In a small bowl, mix about 2 tablespoons of the milk with the cornstarch to make a smooth slurry.
In a large bowl, add the salt and room-temperature cream cheese and whip until smooth.
Make an ice bath (heavy on the ice) and set aside.
Pour the cream, sugar, corn syrup, and remaining milk into a 4-quart saucepan. Bring to a rolling boil over medium-high heat, set a timer for precisely 4 minutes and boil for exactly 4 minutes—the timing is critical. Remove from the heat and gradually whisk in the cornstarch slurry. Return the mixture to a boil over medium-high heat and cook, stirring until the mixture is slightly thickened, about 1 minute.
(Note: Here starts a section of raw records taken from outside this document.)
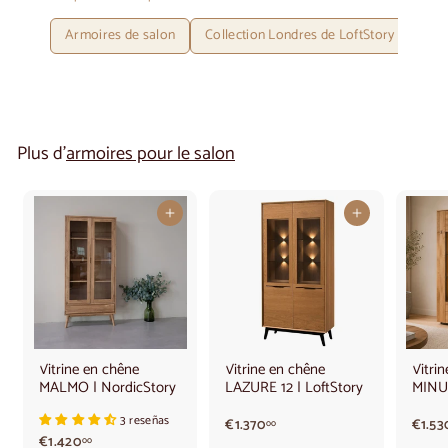
Armoires de salon
Collection Londres de LoftStory
Lof
Plus d'
armoires pour le salon
Ajouter au panier
Ajouter au panier
Vitrine en chêne
Vitrine en chêne
Vitri
MALMO | NordicStory
LAZURE 12 | LoftStory
MINUR
3 reseñas
€
€1.370
€1.53
00
€
€1.420
1
00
Remove from the heat.
Gradually whisk the hot milk mixture into the cream cheese until smooth. Do this a little bit at a time so that you can whip out any lumps of cream cheese. Mix in the peppermint extract.
Pour the mixture into a 1-gallon Ziploc freezer bag, seal, and submerge the bag in the ice bath. Let stand, adding more ice as necessary, until very cold, about 30 minutes.
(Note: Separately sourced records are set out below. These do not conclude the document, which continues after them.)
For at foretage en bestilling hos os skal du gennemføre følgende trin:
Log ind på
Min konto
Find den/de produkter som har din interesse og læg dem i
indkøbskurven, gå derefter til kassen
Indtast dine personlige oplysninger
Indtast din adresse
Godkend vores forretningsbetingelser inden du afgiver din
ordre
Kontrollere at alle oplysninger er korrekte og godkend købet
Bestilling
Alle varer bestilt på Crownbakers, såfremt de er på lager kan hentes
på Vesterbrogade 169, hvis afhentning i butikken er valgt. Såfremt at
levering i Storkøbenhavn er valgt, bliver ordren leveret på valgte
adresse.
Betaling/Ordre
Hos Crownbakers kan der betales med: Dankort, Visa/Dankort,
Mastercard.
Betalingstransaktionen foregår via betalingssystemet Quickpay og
Set up your ice cream maker and pour the chilled base into the frozen canister. About 10 to 15 minutes into the churning process, sprinkle in half of the crushed candy canes. They will mostly dissolve, turning your ice cream a pretty pink color. The ice cream is finished when the machine isn’t freezing the ice cream anymore; the ice cream will begin to pull away cleanly from the sides (about 25 minutes).
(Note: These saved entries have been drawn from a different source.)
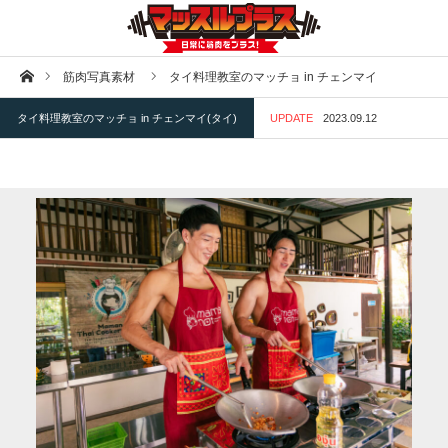
ホーム
筋肉写真素材
タイ料理教室のマッチョ in チェンマイ
タイ料理教室のマッチョ in チェンマイ(タイ)
UPDATE
2023.09.12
Eat right away, sprinkling the remaining candy cane bits on top of your scoop – there are few things better than freshly churned ice cream – or if you’re storing for later, press a piece of parchment paper directly against the surface and seal in an airtight, freezer-safe container. When you remove the ice cream from the freezer, let it sit and relax until it is scoopable. Once you’ve scooped it, be sure to return any remaining ice cream to the freezer. If the ice cream has melted too much at room temperature, refreezing it will result in an ice cream that is too icy.